Validation-Gated Multi-Agent Governance for Online Adaptation of Thermal-Hydraulic Surrogate Models under Operating-Regime Shift
Title: Validation-Gated Multi-Agent Governance for Online Adaptation of Thermal-Hydraulic Surrogate Models under Operating-Regime Shift
Abstract:
While artificial intelligence surrogates enable second-by-second thermal-hydraulic forecasting, models that are selected and frozen during offline training often become condition-locked when deployed outside their pretraining domain. To address this, we present a guarded continual-adaptation framework applied to experimental thermal-hydraulic loop data. This system employs role-separated agents—specifically the Monitor, Diagnosis, Adaptation, Safety-Auditor, and Orchestrator—to identify error signatures, prioritize candidate model families, and oversee promotions. Final authority regarding model replacement remains with deterministic champion-challenger gates and background shadow learning.

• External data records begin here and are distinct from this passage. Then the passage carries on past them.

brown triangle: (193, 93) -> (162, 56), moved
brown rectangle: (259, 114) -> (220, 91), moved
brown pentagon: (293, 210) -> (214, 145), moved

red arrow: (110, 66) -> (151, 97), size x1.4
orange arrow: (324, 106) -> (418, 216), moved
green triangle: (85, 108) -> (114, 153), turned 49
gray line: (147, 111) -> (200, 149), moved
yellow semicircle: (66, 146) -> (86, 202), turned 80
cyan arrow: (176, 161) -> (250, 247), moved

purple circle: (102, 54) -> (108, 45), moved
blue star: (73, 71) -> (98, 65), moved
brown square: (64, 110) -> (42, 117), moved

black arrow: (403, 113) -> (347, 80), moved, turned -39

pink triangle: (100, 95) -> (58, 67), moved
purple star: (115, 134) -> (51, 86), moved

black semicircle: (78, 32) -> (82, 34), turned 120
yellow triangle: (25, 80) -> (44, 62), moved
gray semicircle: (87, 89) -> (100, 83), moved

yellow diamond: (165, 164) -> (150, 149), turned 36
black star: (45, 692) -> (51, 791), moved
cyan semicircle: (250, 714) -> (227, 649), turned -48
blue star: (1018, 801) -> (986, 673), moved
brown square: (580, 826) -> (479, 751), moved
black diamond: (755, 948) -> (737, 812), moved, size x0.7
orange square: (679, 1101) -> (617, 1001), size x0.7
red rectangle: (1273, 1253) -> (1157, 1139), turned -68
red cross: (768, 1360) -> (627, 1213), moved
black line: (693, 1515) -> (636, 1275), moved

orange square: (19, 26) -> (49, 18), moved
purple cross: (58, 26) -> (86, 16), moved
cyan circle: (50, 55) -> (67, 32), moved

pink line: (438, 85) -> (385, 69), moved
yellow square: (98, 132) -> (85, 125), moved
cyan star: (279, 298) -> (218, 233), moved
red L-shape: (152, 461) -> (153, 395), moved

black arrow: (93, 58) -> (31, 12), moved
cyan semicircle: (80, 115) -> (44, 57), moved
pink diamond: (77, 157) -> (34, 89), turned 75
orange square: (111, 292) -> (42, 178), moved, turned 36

We screened seven surrogate families using blocked three-fold cross-validation. A temporal Fourier neural operator was chosen as the initial champion for forecasting 10-second trajectories based on 60-second history windows across two held-out transients, utilizing three seeds per adaptive mode. In static deployment, the model yielded a channel-averaged Mean Absolute Error (MAE) of 7.06 and a warning-exceedance ratio of 56.8%. Rule-based adaptation lowered the MAE to 6.54, while shadow refresh alone kept performance close to the static baseline.
The MA-Full mode, which requires the role-separated multi-agent council to review every step of the evaluated stream, achieved the lowest mean error of 5.72 and a 35.8% exceedance rate. This represents a 19.0% improvement over the static deployment. Although paired bootstrap intervals against the static model excluded zero, intervals among the adaptive modes overlapped, and the limited number of six paired units precludes broad statistical claims. Validated promotions from the neural operator to Transformer and graph neural network architectures demonstrate that logged, gate-controlled adaptation supports auditable surrogate evolution, even as deterministic gates retain ultimate deployment authority.